(Data extract)

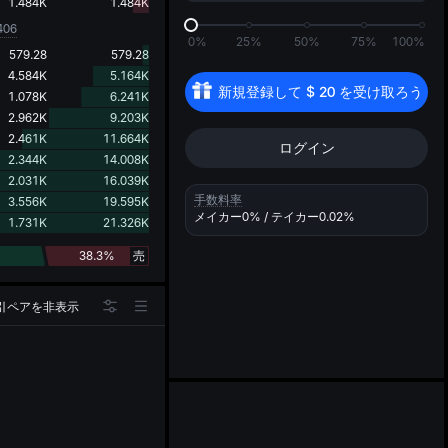
d
1.484K
1.484K
406
0%
25%
50%
75%
100%
579.28
579.28
4.584K
5.164K
新規登録して 
$
20
 を受け取ろう
1.078K
6.241K
2.962K
9.203K
2.461K
11.664K
ログイン
2.344K
14.008K
2.031K
16.039K
手数料率
3.556K
19.595K
メイカー
0%
/ テイカー
0.02%
1.731K
21.326K
38.3%
売
引ペアを非表示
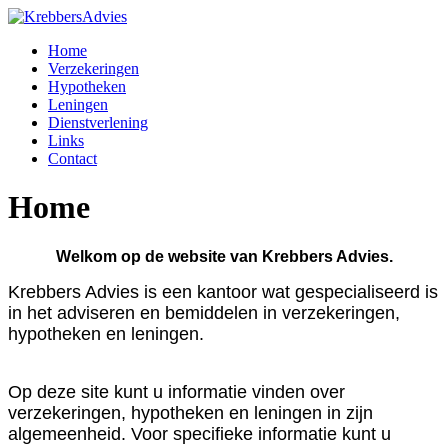
Home
Verzekeringen
Hypotheken
Leningen
Dienstverlening
Links
Contact
Home
Welkom op de website van Krebbers Advies.
Krebbers Advies is een kantoor wat gespecialiseerd is
in het adviseren en bemiddelen in verzekeringen,
hypotheken en leningen.
Op deze site kunt u informatie vinden over
verzekeringen, hypotheken en leningen in zijn
algemeenheid. Voor specifieke informatie kunt u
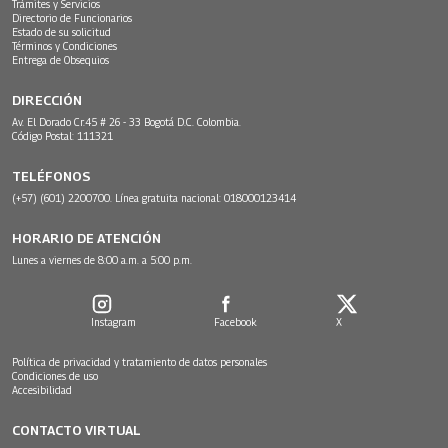
Trámites y Servicios
Directorio de Funcionarios
Estado de su solicitud
Términos y Condiciones
Entrega de Obsequios
DIRECCIÓN
Av. El Dorado Cr.45 # 26 - 33 Bogotá D.C. Colombia.
Código Postal: 111321
TELÉFONOS
(+57) (601) 2200700. Línea gratuita nacional: 018000123414
HORARIO DE ATENCIÓN
Lunes a viernes de 8:00 a.m. a 5:00 p.m.
Instagram
Facebook
X
Política de privacidad y tratamiento de datos personales
Condiciones de uso
Accesibilidad
CONTACTO VIRTUAL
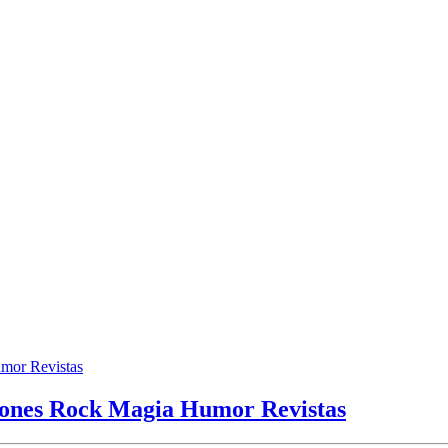
nes Rock Magia Humor Revistas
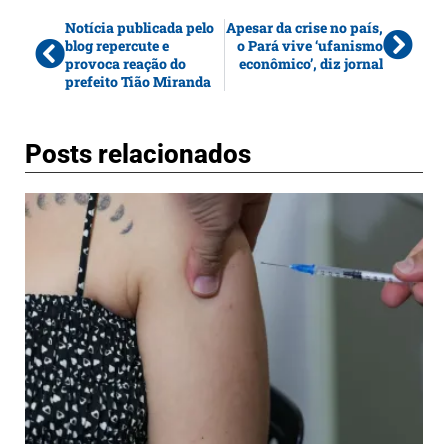
Notícia publicada pelo
Apesar da crise no país,
blog repercute e
o Pará vive ‘ufanismo
provoca reação do
econômico’, diz jornal
prefeito Tião Miranda
Posts relacionados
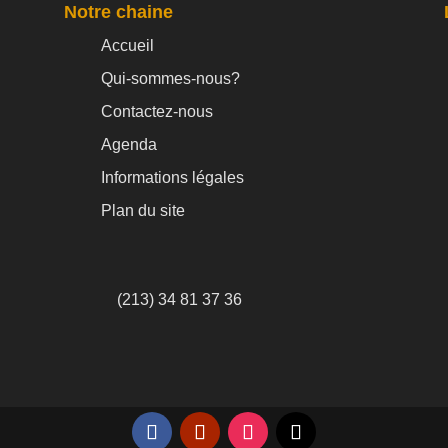
Notre chaine
Accueil
Qui-sommes-nous?
Contactez-nous
Agenda
Informations légales
Plan du site
(213) 34 81 37 36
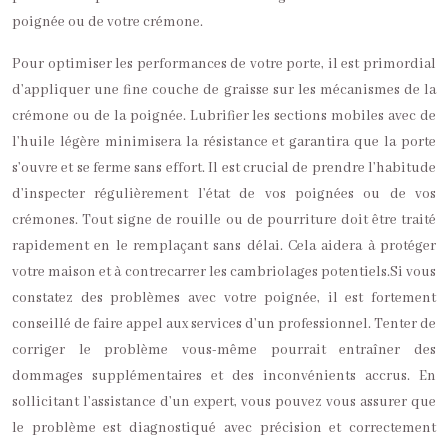
poignée ou de votre crémone.
Pour optimiser les performances de votre porte, il est primordial
d’appliquer une fine couche de graisse sur les mécanismes de la
crémone ou de la poignée. Lubrifier les sections mobiles avec de
l’huile légère minimisera la résistance et garantira que la porte
s’ouvre et se ferme sans effort. Il est crucial de prendre l’habitude
d’inspecter régulièrement l’état de vos poignées ou de vos
crémones. Tout signe de rouille ou de pourriture doit être traité
rapidement en le remplaçant sans délai. Cela aidera à protéger
votre maison et à contrecarrer les cambriolages potentiels.Si vous
constatez des problèmes avec votre poignée, il est fortement
conseillé de faire appel aux services d’un professionnel. Tenter de
corriger le problème vous-même pourrait entraîner des
dommages supplémentaires et des inconvénients accrus. En
sollicitant l’assistance d’un expert, vous pouvez vous assurer que
le problème est diagnostiqué avec précision et correctement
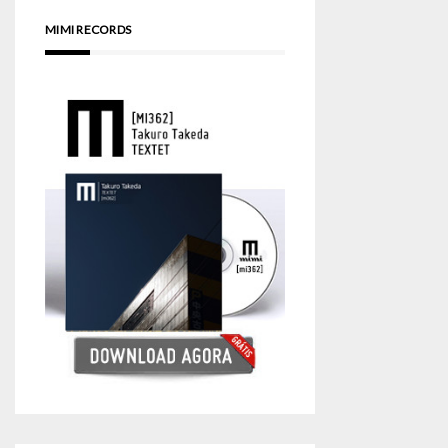
MIMI RECORDS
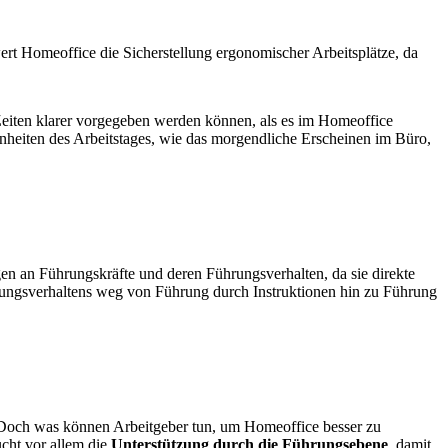
wert Homeoffice die Sicherstellung ergonomischer Arbeitsplätze, da
 Zeiten klarer vorgegeben werden können, als es im Homeoffice
hnheiten des Arbeitstages, wie das morgendliche Erscheinen im Büro,
n an Führungskräfte und deren Führungsverhalten, da sie direkte
hrungsverhaltens weg von Führung durch Instruktionen hin zu Führung
Doch was können Arbeitgeber tun, um Homeoffice besser zu
cht vor allem die
Unterstützung durch die Führungsebene
, damit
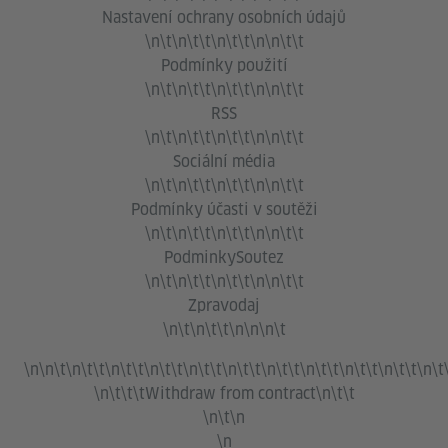
Nastavení ochrany osobních údajů
\n\t\n\t\t\n\t\t\n\n\t\t
Podmínky použití
\n\t\n\t\t\n\t\t\n\n\t\t
RSS
\n\t\n\t\t\n\t\t\n\n\t\t
Sociální média
\n\t\n\t\t\n\t\t\n\n\t\t
Podmínky účasti v soutěži
\n\t\n\t\t\n\t\t\n\n\t\t
PodminkySoutez
\n\t\n\t\t\n\t\t\n\n\t\t
Zpravodaj
\n\t\n\t\t\n\n\n\t
\n\n\t\n\t\t\n\t\t\n\t\t\n\t\t\n\t\t\n\t\t\n\t\t\n\t\t\n\t\t\n\t
\n\t\t\t
Withdraw from contract
\n\t\t
\n\t\n
\n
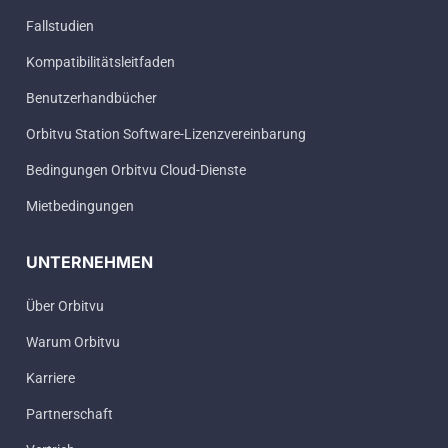
Fallstudien
Kompatibilitätsleitfaden
Benutzerhandbücher
Orbitvu Station Software-Lizenzvereinbarung
Bedingungen Orbitvu Cloud-Dienste
Mietbedingungen
UNTERNEHMEN
Über Orbitvu
Warum Orbitvu
Karriere
Partnerschaft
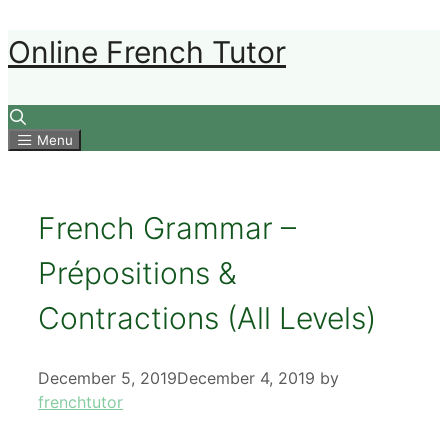
Skip
Online French Tutor
to
content
Menu
French Grammar –
Prépositions &
Contractions (All Levels)
December 5, 2019
December 4, 2019
by
frenchtutor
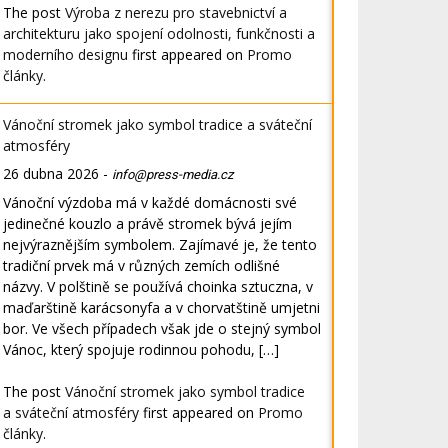
The post
Výroba z nerezu pro stavebnictví a
architekturu jako spojení odolnosti, funkčnosti a
moderního designu
first appeared on
Promo
články
.
Vánoční stromek jako symbol tradice a sváteční
atmosféry
26 dubna 2026
-
info@press-media.cz
Vánoční výzdoba má v každé domácnosti své
jedinečné kouzlo a právě stromek bývá jejím
nejvýraznějším symbolem. Zajímavé je, že tento
tradiční prvek má v různých zemích odlišné
názvy. V polštině se používá choinka sztuczna, v
maďarštině karácsonyfa a v chorvatštině umjetni
bor. Ve všech případech však jde o stejný symbol
Vánoc, který spojuje rodinnou pohodu, […]
The post
Vánoční stromek jako symbol tradice
a sváteční atmosféry
first appeared on
Promo
články
.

(End Data extract)

**Problem to work on:** Copy exactly, please, the span of lines that begins at the line with "nejvýraznějším symbolem. Zajímavé" and ends at the last line of the data, both included.

**Worked solution:**
nejvýraznějším symbolem. Zajímavé je, že tento
tradiční prvek má v různých zemích odlišné
názvy. V polštině se používá choinka sztuczna, v
maďarštině karácsonyfa a v chorvatštině umjetni
bor. Ve všech případech však jde o stejný symbol
Vánoc, který spojuje rodinnou pohodu, […]
The post
Vánoční stromek jako symbol tradice
a sváteční atmosféry
first appeared on
Promo
články
.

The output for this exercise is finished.